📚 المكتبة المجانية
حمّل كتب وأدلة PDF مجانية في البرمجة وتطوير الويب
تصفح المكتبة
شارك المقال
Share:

* * *

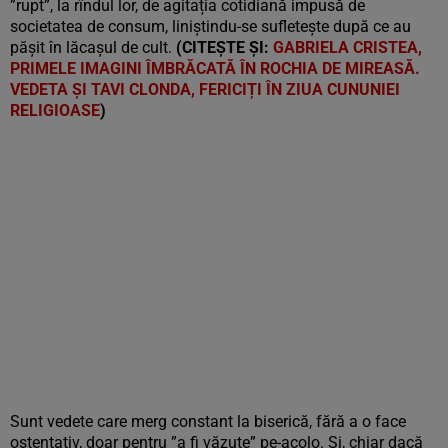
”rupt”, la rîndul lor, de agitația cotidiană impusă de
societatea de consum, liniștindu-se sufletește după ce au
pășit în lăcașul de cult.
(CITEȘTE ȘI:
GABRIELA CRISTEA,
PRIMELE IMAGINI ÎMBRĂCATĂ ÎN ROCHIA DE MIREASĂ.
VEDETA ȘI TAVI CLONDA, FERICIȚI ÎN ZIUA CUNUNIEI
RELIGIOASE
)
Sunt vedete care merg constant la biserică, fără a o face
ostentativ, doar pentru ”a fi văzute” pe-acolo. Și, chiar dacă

What to produce — Which lines run from the one holding "PRIMELE IMAGINI ÎMBRĂCATĂ" through the one holding "ostentativ, doar pentru" in the records above? Repeat them exactly, both included, and nothing more.

Output —
PRIMELE IMAGINI ÎMBRĂCATĂ ÎN ROCHIA DE MIREASĂ.
VEDETA ȘI TAVI CLONDA, FERICIȚI ÎN ZIUA CUNUNIEI
RELIGIOASE
)
Sunt vedete care merg constant la biserică, fără a o face
ostentativ, doar pentru ”a fi văzute” pe-acolo. Și, chiar dacă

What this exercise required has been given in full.